A number of ETFs in our holdings remain close to being replaced. There is the possibility of a new position taking the place of SOXL on that ETFs weakness. IFN continues to underperform and it seems likely that if the trend continues, it may finally be replaced next week. Currently, EWG (Germany) would be the ETF to replace it. And finally, QQQ in the global macro model would likely be replaced in the broader markets continue to selloff next week.
There was a live coaching webinar this week. A recording of the webinar is available in the members area.
Go to the Model Portfolio to view breakdown of all the ETF Complete Portfolio’s current positions and past performance:
If you have any questions about getting started please drop us an email at: [email protected]
This Week’s Strategy Lesson: Momentum (Part 3)
We are now in the third part of this series looking at the concept of momentum in financial markets. We first looked at a few examples of ETF model trades that showed how momentum can push an ETF to new highs. Last week we saw that price appreciation by itself can be a reliable signal about continued and future gains. However, we still haven’t really addressed the underlying causes of this relationship.
Three Types of Systems
In economics, we talk a lot about system design. Knowing how different components inter-relate to each other can teach us a lot about why things react the way they do and a little about predicting what might happen next. While the ETF models focus on primarily on one of these systems, it is helpful to have some understanding of how they operate.
Homeostatic Systems
A homeostatic system is a self-balancing system. What this means is that when a change occurs, there are automatic processes that kick-in to bring the system back into alignment.
Your thermostat in your house is a great example of this type of system. When the temperature increases outside, the thermostat signals to the air conditioner to provide cool air which brings the temperature of the house back down to the desired level. And on the opposite side, when the temperature drops, the thermostat turns up the heat to once again bring the temperature back to its equilibrium point.
Fiscal and monetary policy, when done right, is also designed to create a homeostatic environment. When the economy is faltering, unemployment benefits, stimulus, and easy money help to smooth out and reduce the dip. While, when the economy is roaring, increased tax revenues and tighter monetary policy should help to prevent or dampen any “irrational exuberance.”
Chaotic Systems
A chaotic system, as the name suggests, is one where we either cannot discern or cannot predict the underlying factors that are causing changes. While there is a large technical difference between a “random” system and a “chaotic” system, that distinction is not particularly useful here.
These systems are characterized by large out-sized or unpredictable changes or responses to seemingly small initial differences. Some systems can appear random or chaotic until we learn the underlying processes, but there remains a large set of phenomena that is beyond our ability to make any meaningful predictions.

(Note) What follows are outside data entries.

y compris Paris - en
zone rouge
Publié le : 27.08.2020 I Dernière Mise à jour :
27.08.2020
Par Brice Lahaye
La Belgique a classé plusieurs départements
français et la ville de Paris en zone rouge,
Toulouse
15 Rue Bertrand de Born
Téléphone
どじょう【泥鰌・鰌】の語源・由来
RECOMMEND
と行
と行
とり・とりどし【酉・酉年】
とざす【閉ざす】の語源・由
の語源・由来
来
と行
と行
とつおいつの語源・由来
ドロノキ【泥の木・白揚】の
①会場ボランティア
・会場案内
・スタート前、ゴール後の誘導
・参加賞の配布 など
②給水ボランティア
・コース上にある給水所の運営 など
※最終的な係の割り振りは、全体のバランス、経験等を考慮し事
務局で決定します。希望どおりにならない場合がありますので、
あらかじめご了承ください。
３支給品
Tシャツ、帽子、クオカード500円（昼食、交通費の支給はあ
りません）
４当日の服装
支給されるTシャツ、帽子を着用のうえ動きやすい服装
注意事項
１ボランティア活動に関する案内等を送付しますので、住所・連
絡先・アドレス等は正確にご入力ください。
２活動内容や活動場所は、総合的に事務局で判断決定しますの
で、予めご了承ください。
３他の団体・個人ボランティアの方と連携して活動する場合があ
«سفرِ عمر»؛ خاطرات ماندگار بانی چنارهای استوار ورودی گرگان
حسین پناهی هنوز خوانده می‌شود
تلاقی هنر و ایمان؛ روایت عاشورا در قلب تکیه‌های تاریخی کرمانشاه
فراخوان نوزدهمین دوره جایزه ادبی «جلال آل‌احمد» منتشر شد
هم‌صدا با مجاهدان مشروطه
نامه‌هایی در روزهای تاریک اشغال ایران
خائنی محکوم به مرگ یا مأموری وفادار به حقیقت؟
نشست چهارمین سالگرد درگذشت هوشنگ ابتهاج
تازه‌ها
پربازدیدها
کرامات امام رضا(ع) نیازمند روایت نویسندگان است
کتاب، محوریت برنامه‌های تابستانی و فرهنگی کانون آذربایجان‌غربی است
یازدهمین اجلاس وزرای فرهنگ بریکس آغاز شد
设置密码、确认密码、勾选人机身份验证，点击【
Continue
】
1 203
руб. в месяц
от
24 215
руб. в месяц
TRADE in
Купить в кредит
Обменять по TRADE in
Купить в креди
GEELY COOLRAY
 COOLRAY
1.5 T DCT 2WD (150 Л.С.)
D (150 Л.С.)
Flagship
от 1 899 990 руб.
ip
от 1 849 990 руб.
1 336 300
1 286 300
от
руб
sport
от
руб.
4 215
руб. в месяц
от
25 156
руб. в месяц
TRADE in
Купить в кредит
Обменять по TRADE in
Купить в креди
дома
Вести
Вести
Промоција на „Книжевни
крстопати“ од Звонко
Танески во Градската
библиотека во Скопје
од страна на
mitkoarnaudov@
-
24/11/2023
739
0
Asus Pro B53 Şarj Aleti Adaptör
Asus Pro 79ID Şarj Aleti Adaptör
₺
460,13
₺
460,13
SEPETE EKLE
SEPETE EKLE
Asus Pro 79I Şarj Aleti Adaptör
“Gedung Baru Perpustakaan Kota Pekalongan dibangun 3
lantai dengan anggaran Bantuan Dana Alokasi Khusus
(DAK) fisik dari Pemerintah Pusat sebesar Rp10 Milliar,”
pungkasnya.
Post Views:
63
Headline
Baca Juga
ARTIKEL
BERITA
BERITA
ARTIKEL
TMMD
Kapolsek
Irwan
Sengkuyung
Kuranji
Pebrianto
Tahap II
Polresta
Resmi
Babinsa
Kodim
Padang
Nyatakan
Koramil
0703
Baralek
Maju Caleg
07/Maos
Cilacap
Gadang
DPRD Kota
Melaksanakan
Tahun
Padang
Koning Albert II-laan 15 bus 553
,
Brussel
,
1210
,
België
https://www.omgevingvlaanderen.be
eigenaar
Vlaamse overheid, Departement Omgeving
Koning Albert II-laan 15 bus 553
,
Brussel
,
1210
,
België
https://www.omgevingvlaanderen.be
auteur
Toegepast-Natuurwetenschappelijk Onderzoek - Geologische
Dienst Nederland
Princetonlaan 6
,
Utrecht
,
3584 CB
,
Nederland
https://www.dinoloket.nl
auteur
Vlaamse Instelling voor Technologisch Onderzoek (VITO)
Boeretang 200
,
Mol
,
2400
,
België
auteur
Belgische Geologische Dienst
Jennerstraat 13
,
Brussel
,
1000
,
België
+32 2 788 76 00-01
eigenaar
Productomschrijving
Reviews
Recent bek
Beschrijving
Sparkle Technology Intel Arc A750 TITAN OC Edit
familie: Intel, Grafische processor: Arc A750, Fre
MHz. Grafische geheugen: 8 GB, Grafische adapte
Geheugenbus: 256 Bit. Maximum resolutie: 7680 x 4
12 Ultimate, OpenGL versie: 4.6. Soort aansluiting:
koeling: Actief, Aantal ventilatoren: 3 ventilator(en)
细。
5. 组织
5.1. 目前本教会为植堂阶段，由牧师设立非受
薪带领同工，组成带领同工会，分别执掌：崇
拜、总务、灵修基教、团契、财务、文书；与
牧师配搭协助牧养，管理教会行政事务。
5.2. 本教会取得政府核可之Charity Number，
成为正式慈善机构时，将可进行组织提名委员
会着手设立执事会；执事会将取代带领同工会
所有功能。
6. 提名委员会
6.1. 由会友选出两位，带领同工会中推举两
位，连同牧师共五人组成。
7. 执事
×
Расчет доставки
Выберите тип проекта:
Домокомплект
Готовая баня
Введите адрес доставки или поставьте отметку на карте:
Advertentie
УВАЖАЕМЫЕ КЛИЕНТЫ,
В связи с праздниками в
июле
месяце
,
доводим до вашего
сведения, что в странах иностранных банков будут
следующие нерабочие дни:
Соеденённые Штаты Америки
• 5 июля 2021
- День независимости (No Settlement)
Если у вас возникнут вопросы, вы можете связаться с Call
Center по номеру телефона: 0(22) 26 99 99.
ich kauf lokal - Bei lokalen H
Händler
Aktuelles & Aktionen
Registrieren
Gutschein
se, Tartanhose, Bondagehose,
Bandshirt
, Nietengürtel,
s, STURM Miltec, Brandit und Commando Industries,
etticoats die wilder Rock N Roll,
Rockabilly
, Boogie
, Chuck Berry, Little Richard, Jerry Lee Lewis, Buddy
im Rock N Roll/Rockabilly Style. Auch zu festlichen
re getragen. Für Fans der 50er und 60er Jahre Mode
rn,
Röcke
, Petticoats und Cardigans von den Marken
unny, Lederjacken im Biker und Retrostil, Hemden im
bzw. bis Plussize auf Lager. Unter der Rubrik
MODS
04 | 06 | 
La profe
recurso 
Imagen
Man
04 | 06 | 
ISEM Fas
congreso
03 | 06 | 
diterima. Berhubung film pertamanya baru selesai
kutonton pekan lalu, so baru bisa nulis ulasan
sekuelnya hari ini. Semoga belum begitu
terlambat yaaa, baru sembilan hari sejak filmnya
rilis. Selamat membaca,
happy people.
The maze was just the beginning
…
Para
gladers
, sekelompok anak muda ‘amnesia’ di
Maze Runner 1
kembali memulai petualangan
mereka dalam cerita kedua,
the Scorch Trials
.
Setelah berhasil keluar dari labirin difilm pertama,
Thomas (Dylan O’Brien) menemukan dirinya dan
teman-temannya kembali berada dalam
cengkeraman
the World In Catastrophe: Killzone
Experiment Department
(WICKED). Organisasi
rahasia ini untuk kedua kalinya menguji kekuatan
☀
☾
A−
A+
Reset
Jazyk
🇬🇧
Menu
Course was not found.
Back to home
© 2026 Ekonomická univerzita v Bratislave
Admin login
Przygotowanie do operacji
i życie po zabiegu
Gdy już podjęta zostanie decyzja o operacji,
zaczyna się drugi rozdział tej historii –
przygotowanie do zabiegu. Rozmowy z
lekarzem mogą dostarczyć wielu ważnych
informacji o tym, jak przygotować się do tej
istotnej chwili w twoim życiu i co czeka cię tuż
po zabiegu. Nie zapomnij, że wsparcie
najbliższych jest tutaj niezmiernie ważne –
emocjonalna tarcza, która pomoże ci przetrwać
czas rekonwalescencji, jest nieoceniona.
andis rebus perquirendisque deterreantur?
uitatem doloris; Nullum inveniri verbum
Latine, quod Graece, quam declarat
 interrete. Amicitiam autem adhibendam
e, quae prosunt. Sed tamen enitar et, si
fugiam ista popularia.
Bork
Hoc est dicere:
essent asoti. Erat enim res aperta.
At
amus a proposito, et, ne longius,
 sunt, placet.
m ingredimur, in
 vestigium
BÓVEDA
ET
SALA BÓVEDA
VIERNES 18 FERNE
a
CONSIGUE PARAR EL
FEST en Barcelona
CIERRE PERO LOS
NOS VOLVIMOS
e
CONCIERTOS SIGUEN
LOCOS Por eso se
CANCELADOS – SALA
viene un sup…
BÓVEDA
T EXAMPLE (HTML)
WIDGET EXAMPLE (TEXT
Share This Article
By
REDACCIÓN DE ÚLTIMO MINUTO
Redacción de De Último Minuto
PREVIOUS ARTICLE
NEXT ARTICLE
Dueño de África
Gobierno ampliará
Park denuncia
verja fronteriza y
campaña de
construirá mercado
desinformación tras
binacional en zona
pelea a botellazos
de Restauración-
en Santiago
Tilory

Positive and Negative Feedback Systems
A positive or negative feedback system is one where there are fewer or no counter-acting forces to bring the system back into equilibrium. Without the counter balancing effects, an initial positive or negative shock can gain momentum and cause increasingly larger positive or negative effects.
A negative or “vicious” cycle can be seen in the subprime mortgage crisis of 2008. A large number of zero-down home loans were made to borrowers with poor credit history. When home prices had an initial drop, these borrowers found themselves “underwater” on their homes, creating situations where they were better off walking away from their homes.
This increased the number of houses on the market, lowering home prices further. Causing more and more people to walk away from their homes. Which lead to banks becoming insolvent and drastically reducing lending activities. Which lead to lower economic activity and eventually job cuts. Causing more people to be unable to make their mortgage payments. And on and on the cycle goes – this one at least until the markets had worked off the excess or the countervailing forces had sufficiently taken hold. (Mortgage-backed securities and credit default swaps amplified these negative effects in the banking system).
With positive feedback/momentum systems, we have finally arrived at one of the main driving forces for the ETF models. India is a great example of a positive feedback result in the last year.
Last April, India elected a new prime minister, Narendra Modi, on the platform of economic reforms. Even the mere prospect of reforms can start a “virtuous” cycle as businesses become aware of increased opportunity and international investment begins flowing into a country. This leads to higher GDP and more government revenues that can be reinvested in infrastructure and education, further amplifying the benefits of foreign investment.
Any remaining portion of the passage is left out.